1 de setembro de 2013

Terminei de ler “Divórcio”, de Ricardo Lísias.

Estava bem curiosa para ler o romance porque inserido entre aqueles que permitem  debate  em torno do foco narrativo. Gosto de ler sobre autoficção.

Em J.M. Coetzee, sobre o qual já escrevi aqui, a discussão vai ao extremo porque Coetzee escritor é narrador e personagem ao mesmo tempo (em Juventude e Verão, livros que li). E, mesmo assim, não se sabe se a narrativa é real ou inventada.

Com “Divórcio” acontece mais ou menos a mesma coisa. Ele mesmo, Ricardo Lísias, é o personagem e o narrador do romance. Conta todo o doloroso processo de separação de sua ex-mulher  – é assim que ele se refere à  personagem  cuja voz  aparece nos pequenos trechos de um diário.

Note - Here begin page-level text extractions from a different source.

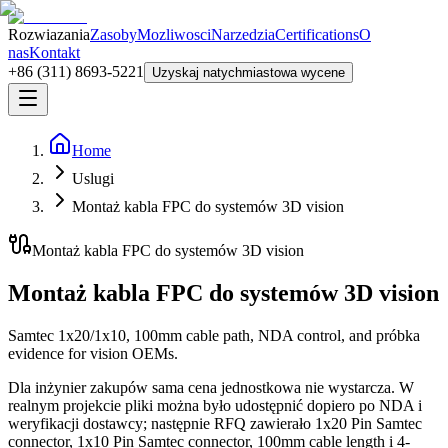
Rozwiazania
Zasoby
Mozliwosci
Narzedzia
Certifications
O
nas
Kontakt
+86 (311) 8693-5221
Uzyskaj natychmiastowa wycene
Home
Uslugi
Montaż kabla FPC do systemów 3D vision
Montaż kabla FPC do systemów 3D vision
Montaż kabla FPC do systemów 3D vision
Samtec 1x20/1x10, 100mm cable path, NDA control, and próbka
evidence for vision OEMs.
Dla inżynier zakupów sama cena jednostkowa nie wystarcza. W
realnym projekcie pliki można było udostępnić dopiero po NDA i
weryfikacji dostawcy; następnie RFQ zawierało 1x20 Pin Samtec
connector, 1x10 Pin Samtec connector, 100mm cable length i 4-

No início,  fiquei um pouco incomodada com a exposição do diário encontrado. Faz tempo não escrevo diários. Quando criança, escrevia muitos. Desapareceram  e, até hoje, fico preocupada com seu destino. Esse é um assunto que me incomoda, o destino dos escritos secretos.

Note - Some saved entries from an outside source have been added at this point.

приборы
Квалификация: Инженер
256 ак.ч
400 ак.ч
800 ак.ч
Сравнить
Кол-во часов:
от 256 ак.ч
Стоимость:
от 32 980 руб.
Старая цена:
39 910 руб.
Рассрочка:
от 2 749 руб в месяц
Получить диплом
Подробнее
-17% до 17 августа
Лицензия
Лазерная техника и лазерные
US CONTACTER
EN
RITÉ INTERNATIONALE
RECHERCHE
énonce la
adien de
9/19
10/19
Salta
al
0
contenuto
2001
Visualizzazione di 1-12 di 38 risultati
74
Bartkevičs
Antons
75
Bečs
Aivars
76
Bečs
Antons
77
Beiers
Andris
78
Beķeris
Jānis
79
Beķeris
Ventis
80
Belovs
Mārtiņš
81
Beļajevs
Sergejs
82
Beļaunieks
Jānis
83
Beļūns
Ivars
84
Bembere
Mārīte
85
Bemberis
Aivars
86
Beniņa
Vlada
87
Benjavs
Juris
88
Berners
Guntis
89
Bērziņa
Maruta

Mas o diário da ex-mulher foi encontrado (não estava  trancado e nem escondido). Tinha revelações que provocaram a saída do marido de casa e ele passou por momentos bem desconfortáveis. E me marcou muito o fato de dizer, sempre, que ficou sem pele. Essa é uma descrição extrema e tocante, faz com que a gente imagine a infelicidade total do narrador. Ardência.

Logo me desliguei desse incômodo e passei a prestar atenção na técnica narrativa, na maneira como o processo doloroso é associado aos treinos de corrida, especificamente para a prova de São Silvestre.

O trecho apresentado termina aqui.